After five more minutes she opened the oven door and took her own muffins out. She put them on the rack.

She picked up a cloth.

*

‘Well, just look,’ said Muddlespot in tones of surprise. ‘She’s left you to do all the clearing up.’

‘I know,’ said the Inner Sally.

She began to make wiping motions. As she did so something else sauntered into the chamber. It was an idea. The idea was a pressure gauge on legs. The needle was on the red.

‘We have to let off steam,’ said Muddlespot.

‘No we don’t,’ said Windleberry. ‘That’s exactly what we don’t have to do. We know why she did it  . . .’

‘Yes, we do,’ said Sally.

‘She was having trouble with her dough  . . .’

‘Mum makes dough,’ said Sally. ‘She’s always ready for us to make it with her. That’s how I learned. Billie could never be bothered.’

‘Then let’s just
leave
her share of the clearing up  . . .’

‘I’m not going to. I’m going to clean it up for her.’

‘But
why
, Sally?’

‘To show her what she is.’

‘That’s not a good answer, Sally.’

‘Good?’ cried Muddlespot. ‘Just a moment! What do you mean, “good”?’

*

Sally finished wiping away all the mess. She tried one of her muffins. It tasted quite – well – quite nice, actually.

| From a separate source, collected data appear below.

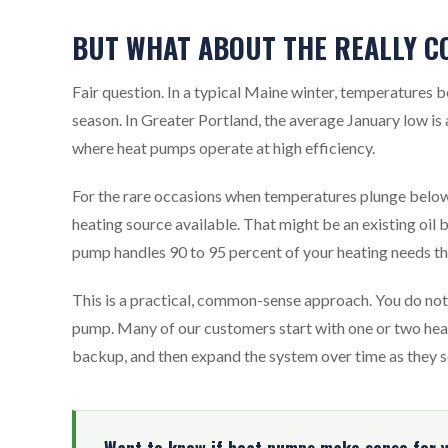
BUT WHAT ABOUT THE REALLY C
Fair question. In a typical Maine winter, temperatures b
season. In Greater Portland, the average January low is
where heat pumps operate at high efficiency.
For the rare occasions when temperatures plunge bel
heating source available. That might be an existing oil 
pump handles 90 to 95 percent of your heating needs th
This is a practical, common-sense approach. You do not 
pump. Many of our customers start with one or two heat 
backup, and then expand the system over time as they s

It was unnaturally quiet, now. The only other people in the room were Richard and David, who were clearing up the devastation left by the food-fight of the century. Mrs Bunnidy was standing over them. They were taking one hundred per cent of her attention. Sally could have lobbed fifty flour bombs behind Mrs Bunnidy’s back, but she didn’t. She waited.

She watched the clock.

After a little while, she ate another muffin. Somehow it didn’t taste quite as good as the first.

‘ . . . And that’s
always
the way, isn’t it?’ Muddlespot was working himself up into a frenzy. ‘It’s always
Sally
who has to clear up! It’s always
Sally
who has to understand! It’s always Sally who has to – er  . . .’

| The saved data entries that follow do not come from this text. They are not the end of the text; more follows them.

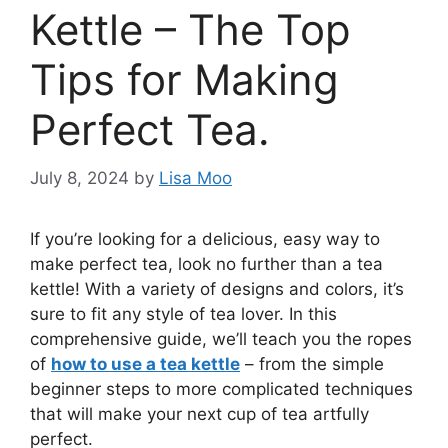
Kettle – The Top
Tips for Making
Perfect Tea.
July 8, 2024
by
Lisa Moo
If you’re looking for a delicious, easy way to
make perfect tea, look no further than a tea
kettle! With a variety of designs and colors, it’s
sure to fit any style of tea lover. In this
comprehensive guide, we’ll teach you the ropes
of
how to use a tea kettle
– from the simple
beginner steps to more complicated techniques
that will make your next cup of tea artfully
perfect.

‘Make my bed,’ said Sally.

‘ . . . Make her bed, and  . . .’

‘Practise my music.’

‘ . . . Practise her music, and  . . .’

‘Get the grades.’

‘ . . . Get the gr— Hang on! Who’s tempting who here?’

‘You’re just so good at it, you see?’ said Sally sweetly. ‘But you left out the vegetables.’

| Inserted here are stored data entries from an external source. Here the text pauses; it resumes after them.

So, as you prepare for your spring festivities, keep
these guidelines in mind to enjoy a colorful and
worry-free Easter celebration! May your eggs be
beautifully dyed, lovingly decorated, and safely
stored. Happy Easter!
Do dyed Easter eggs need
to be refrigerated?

‘Vegetables?’ said Windleberry.

‘Billie makes a fuss about eating vegetables,’ said Sally. ‘So she gets small portions. I don’t.’

‘Isn’t that
typical
?’ cried Muddlespot. ‘And why? Because Sally’s good at everything! She’s good at being good.
And everybody’s got used to it!

‘Don’t listen to him, Sally!’

‘I thought he was doing really well  . . .’

Sally took another mouthful of muffin. She looked at the clock. Eight minutes past.

Carefully, she stowed her remaining muffins in an airtight Tupperware box.

She looked at the clock again. Still eight minutes past. Time was moving as slowly as a sandwich queue.